John McPhee somewhat famously teaches writing to undergrads at Princeton. So, what’s on his syllabus?
McPhee has been one of my favorite writers ever since I absently picked up a copy of Coming into the Country while working the cash register at Book Soup in L.A. and blazed through it in a day or two. I was hooked. From then on, I scanned the table of contents in each new New Yorker for the name McPhee. Meanwhile, McPhee’s books, many in number and varied in subject, were ideal targets for used bookstore visits. I found Table of Contents in a pile of books on the sidewalk. I spotted The McPhee Reader on my father in law’s bookshelves. I picked up a remaindered copy of Annals of the Former World, wanting the largest possible dose of McPhee.
I also soon discovered that he teaches a class to undergrads at Princeton. It’s in some places referred to as “Creative Nonfiction” and in others as “The Literature of Fact.” A 2007 article in the Princeton Weekly Bulletin offers the most detail, including an example of his rather unique technique for visualizing story structure:
“I’m obsessed with the structure of pieces of writing,” explained McPhee, the Pulitzer Prize-winning author and Princeton’s Ferris Professor of Journalism, who has taught his legendary class on writing at the University for more than 30 years.
For his students, McPhee sketches primitive diagrams – a horizontal line with loops above and below it to represent the tangents along the storyline, a circle with lines shooting out of it that denote narrative pathways – to illustrate how a piece of writing is assembled. The “doodles,” as he calls them, are projected on a screen in front of the class.
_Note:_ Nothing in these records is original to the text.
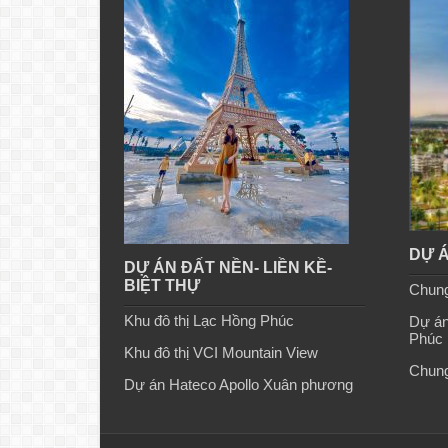
DỰ Á
DỰ ÁN ĐẤT NỀN- LIỀN KỀ-
BIỆT THỰ
Chun
Khu đô thị Lạc Hồng Phúc
Dự án
Phúc
Khu đô thị VCI Mountain View
Chung
Dự án Hateco Apollo Xuân phương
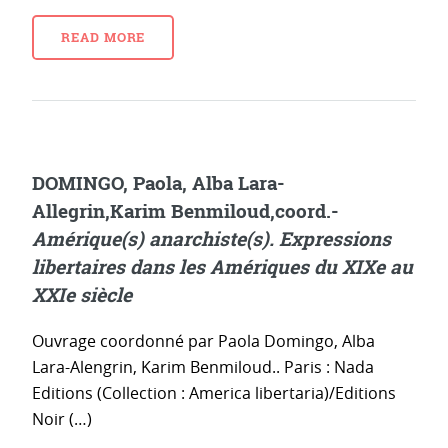
READ MORE
DOMINGO, Paola, Alba Lara-
Allegrin,Karim Benmiloud,coord.-
Amérique(s) anarchiste(s). Expressions
libertaires dans les Amériques du XIXe au
XXIe siècle
Ouvrage coordonné par Paola Domingo, Alba
Lara-Alengrin, Karim Benmiloud.. Paris : Nada
Editions (Collection : America libertaria)/Editions
Noir (…)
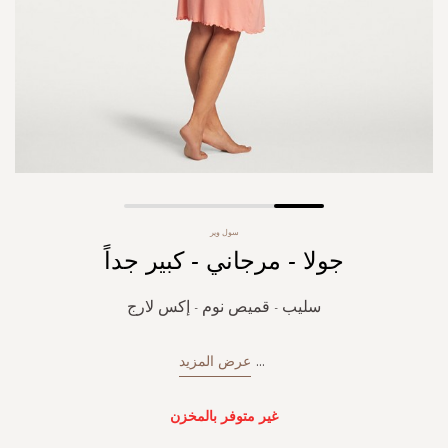
Skip
سول وير
to
جولا - مرجاني - كبير جداً
the
beginning
of
سليب - قميص نوم - إكس لارج
the
images
gallery
...
عرض المزيد
غير متوفر بالمخزن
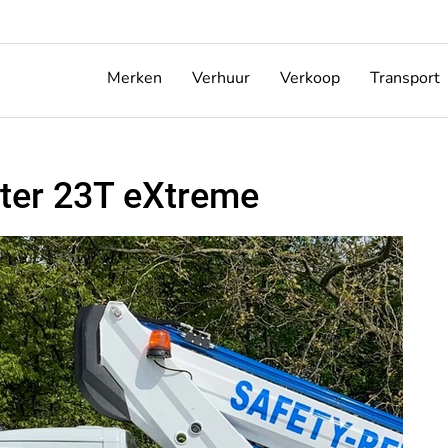
Merken
Verhuur
Verkoop
Transport
ter 23T eXtreme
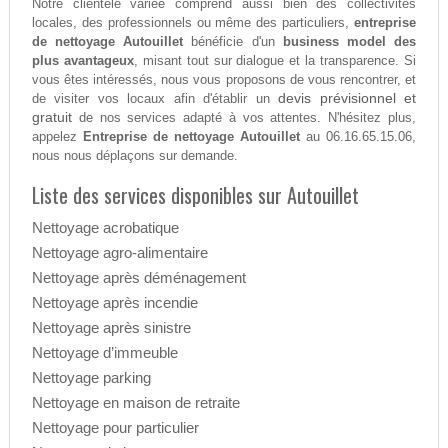
Notre clientèle variée comprend aussi bien des collectivités
locales, des professionnels ou même des particuliers,
entreprise
de nettoyage Autouillet
bénéficie d'un
business model des
plus avantageux
, misant tout sur dialogue et la transparence. Si
vous êtes intéressés, nous vous proposons de vous rencontrer, et
devis prévisionnel et
de visiter vos locaux afin d'établir un
gratuit
de nos services adapté à vos attentes. N'hésitez plus,
appelez
Entreprise de nettoyage Autouillet
au 06.16.65.15.06,
nous nous déplaçons sur demande.
Liste des services disponibles sur Autouillet
Nettoyage acrobatique
Nettoyage agro-alimentaire
Nettoyage après déménagement
Nettoyage après incendie
Nettoyage après sinistre
Nettoyage d’immeuble
Nettoyage parking
Nettoyage en maison de retraite
Nettoyage pour particulier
Students get to hear from some impressive visitors, and get plenty of face time with McPhee himself:
McPhee requires the same of the 16 students – all sophomores – in his “Creative Nonfiction” course, in which students discuss and practice the craft of writing through reading, listening to guest lecturers like New Yorker writers Ian Frazier and Mark Singer and, most critically, meeting one-on-one with McPhee for private conferences about their work. After McPhee marks up the students’ papers, he sits down with each student and goes over the writing line by line.
Another interesting tidbit:
Other former students include David Remnick, now The New Yorker’s editor (“I’m proud of the fact that he’s turned down work of mine,” McPhee said)
It’s a fascinating little profile of McPhee, but it left one big question unanswered. What’s on John McPhee’s syllabus? Who do his students read? It turns out to be hard info to find, and some time spent with Google turned up what might be the reason why; to quote McPhee, himself, “There’s no syllabus.”
This comes from a 2005 piece called “Courses in science writing as literature” in the academic journal Public Understanding of Science, which includes a bit on McPhee. The piece isn’t freely available online, but with Google I was able to piece together the relevant section:
The most famous nonfiction literature course is probably The Literature of Fact, taught since 1975 at Princeton University by Pulitzer Prize-winning author John McPhee. It is widely cited as a science-writing-as-literature course, but McPhee disavows this label. “My course is not devoted to science writing . . . It’s a plain writing course with no thematic base . . . There’s no syllabus. Reading varies each year. Mostly, I give them books of mine to read. (such as The Deltoid Pumpkin Seed and Looking for a Ship)”
I had a flash of disappointment upon reading this before realizing that, with about eight McPhee books under my belt, I’m already well into the McPhee syllabus. Reading McPhee’s books is an education in Creative Nonfiction unto itself.
Bonus News: We’ve recently heard that McPhee has a new book coming out in March 2010 called Silk Parachute. McPhee wrote a 1997 Shouts & Murmurs piece called “Silk Parachute” about his elderly mother. It begins “When your mother is ninety-nine years old, you have so many memories of her that they tend to overlap, intermingle, and blur.”